Abstract 2986: Did Early Hazard of PCI Offset Late Benefit in the Occluded Artery Trial (OAT)?
Background: The Occluded Artery Trial (OAT) showed no reduction in death, MI or class IV CHF with routine PCI in occluded infarct-related coronary arteries in stable patients identified up to 28 days post MI. PCI of non-acute coronary occlusions can be complex and hazardous. We report the magnitude and nature of PCI-related early hazard in OAT and its contribution to overall trial results.

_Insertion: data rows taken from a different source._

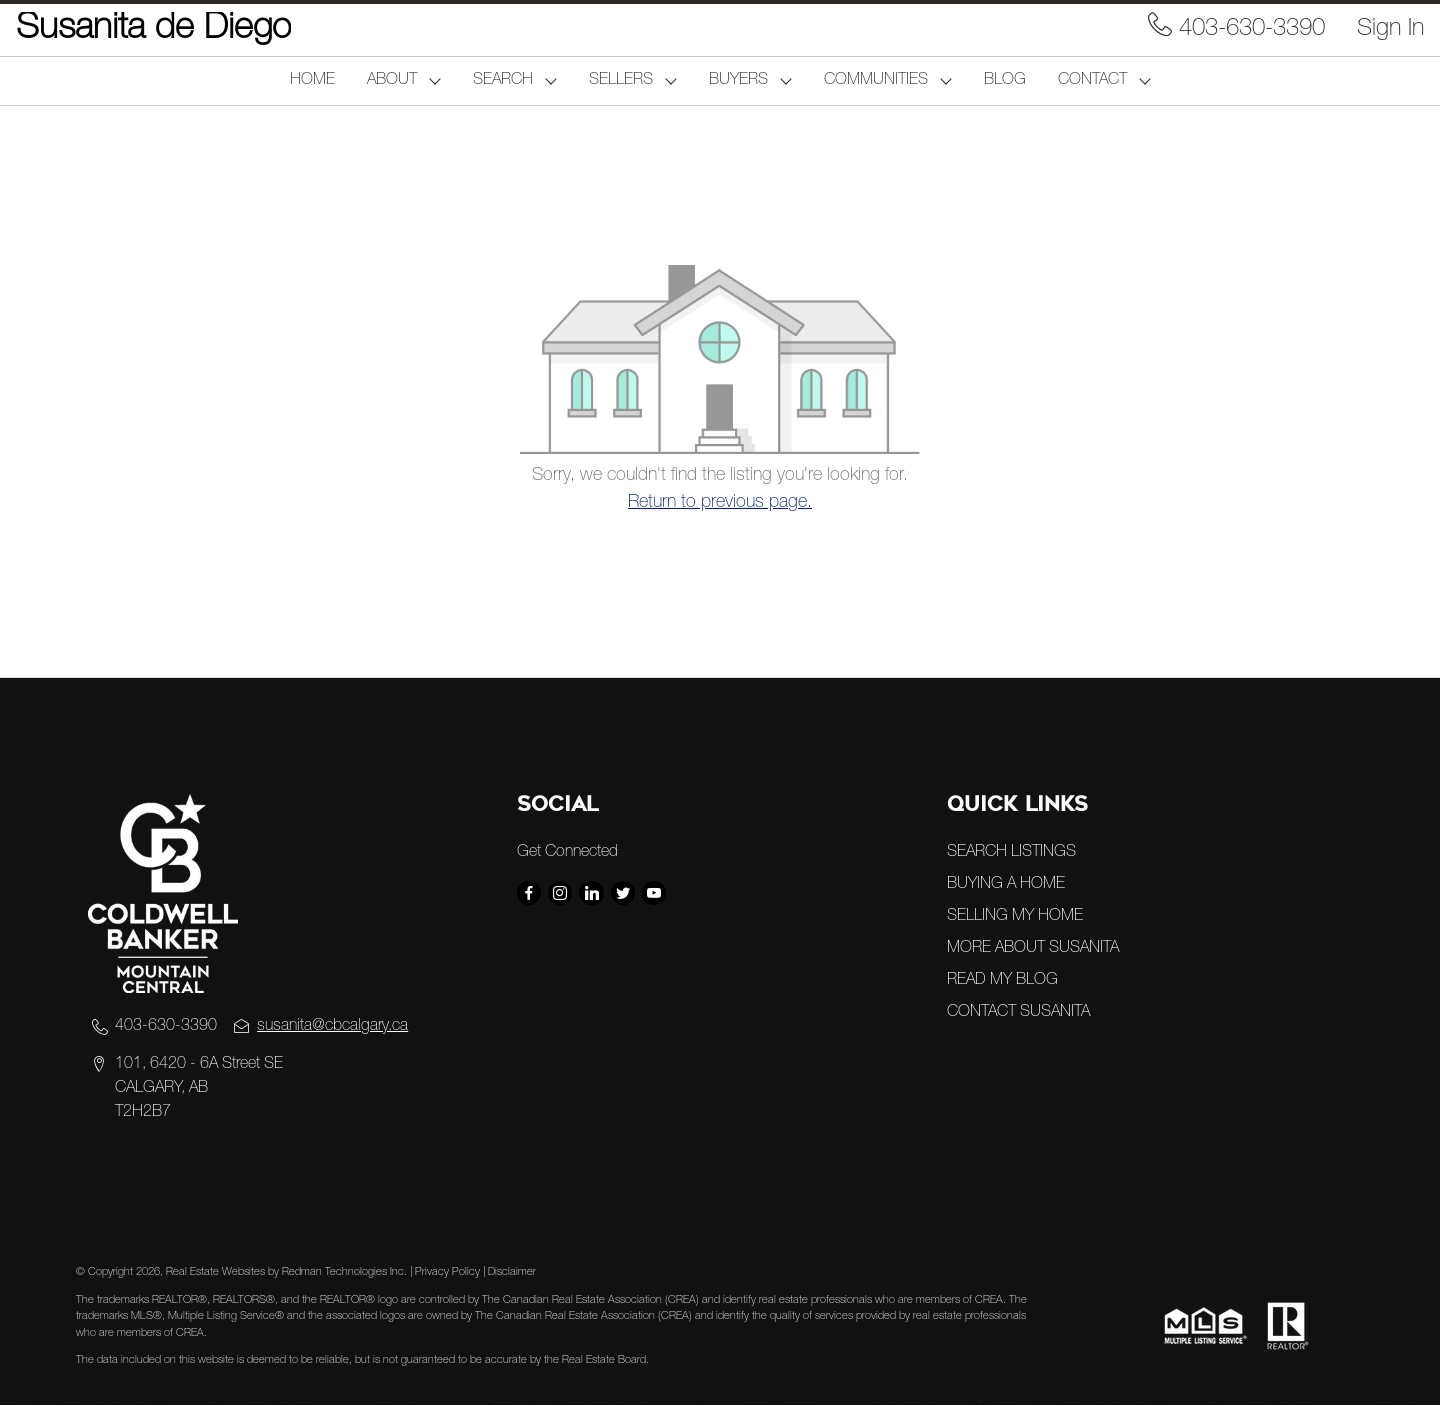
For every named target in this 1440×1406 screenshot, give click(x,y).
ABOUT (392, 81)
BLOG (1005, 81)
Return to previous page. (720, 503)
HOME (312, 81)
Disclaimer (512, 1272)
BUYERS (738, 81)
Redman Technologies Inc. (346, 1272)
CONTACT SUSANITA (1018, 1013)
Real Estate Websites (217, 1272)
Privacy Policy (447, 1272)
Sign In (1390, 30)
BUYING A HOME (1006, 885)
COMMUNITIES (876, 81)
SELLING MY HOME (1015, 917)
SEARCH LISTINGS (1011, 853)
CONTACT (1092, 81)
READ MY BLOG (1002, 981)
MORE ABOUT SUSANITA (1033, 949)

Methods: All 1101 PCI and 1100 medical therapy (MED) assigned patients were examined by intention-to-treat. Pre-specified events (death, MI, class III or IV HF) and procedural complications during the first 48 hours after OAT enrollment (including at least 24 hours post protocol-driven PCI) were analyzed, and the OAT primary composite outcome (death, adjudicated MI, or new class IV HF) was examined at 5 and 30 days, and 60 months.
Results: Events or complications within 48 hours of enrollment occurred in 55 PCI patients (5.0%) versus 29 MED patients (2.6%) (p=0.01). PCI patients experienced more class III or IV HF events (5 vs. 2), coronary perforation (4 vs. 1), ventricular arrhythmias (6 vs. 2), CNS complications (3 vs. 2), major hemorrhage (8 vs. 1), and vascular complications (5 vs. 1). Cardiac rupture occurred in 4 patients; 2 in each arm. Events/complications were deemed PCI-related by sites in 35 of 55 patients, and by central review in 30 of 55. Attribution by sites and central review were generally concordant and indicate that the observed events excess was causally related to PCI procedures.
Conclusion: While there was no excess mortality in the PCI-treated group, events and complications during the first 48 hours were significantly more common in OAT patients assigned PCI than in those assigned MED. This early procedural hazard, however, was small in magnitude and was not followed by convergence of event rates through 60 months. We conclude the absence of net benefit for routine PCI in OAT cannot be explained by early hazard offsetting late benefit.